After six years and bureaucratic wrangling, my family finally arrived at Pearson on March 9, 2008. As we left the airport, Alyssa and A.J. saw snow for the first time, and we all had a snowball fight. At that point, I was sharing a two-bedroom apartment with my cousin at Bathurst and Roselawn. As we pulled into the driveway, Alyssa and A.J. thought the entire building was our new home, instead of the small apartment on the first floor. We put a bunk bed for my kids in the master bedroom, where Castor and I would also sleep, while my cousin stayed in the other room with her two kids. This was where seven of us would live out our new Canadian lives.

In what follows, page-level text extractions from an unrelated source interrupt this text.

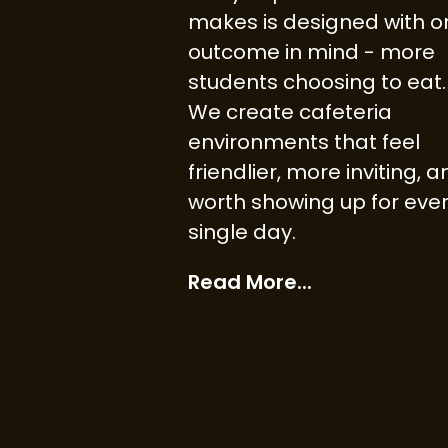
makes is designed with o
outcome in mind - more
students choosing to eat.
We create cafeteria
environments that feel
friendlier, more inviting, 
worth showing up for eve
single day.
Read More...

The author (second from left) with her son, A.J., her daughter, Alyssa, and her husband, Castor

It wasn’t easy for my kids to adjust. Though they spoke English fluently, they were mercilessly teased about their Filipino accents. Alyssa often cried about how much she missed her grandparents and her home back in the Philippines. I also had much to learn. After six years away from my family, I needed to figure out who they were. Castor frequently had to remind me that the kids liked rice, not cereal, for breakfast. I relied on him to pack their lunches because I had no idea what they ate. I made mental notes each time I learned something new about them. Sometimes, going to work felt like an escape—I knew the children I babysat, but not my own.

We reconnected slowly: I forced myself to memorize all their favourite things and tried to attend every event at their school. When I discovered that Alyssa was interested in music, I saved money and bought her a keyboard and guitar; Castor helped her learn to play them by watching YouTube videos. When A.J. joined the basketball team, I took days off work to volunteer at games. Soon, the kids were opening up to me. After years of chatting about crushes online, Alyssa told me—face to face—when she found a boyfriend. We spent hours talking about him.

Today, we’re like any other Toronto family. Castor has a job at a steel factory, I work for March of Dimes, and we live together in a Scarborough townhouse. Alyssa is set to graduate from Ryerson, while A.J. finishes high school. As the children have grown up, they’ve come to terms with why I had to leave them behind. At her 18th birthday party, Alyssa made a speech thanking me for all of the sacrifices I made. “I wouldn’t be the person I am without my mother,” she told the guests. I was moved to tears. She finally understood.

Raquel Torres is a personal support worker in Toronto.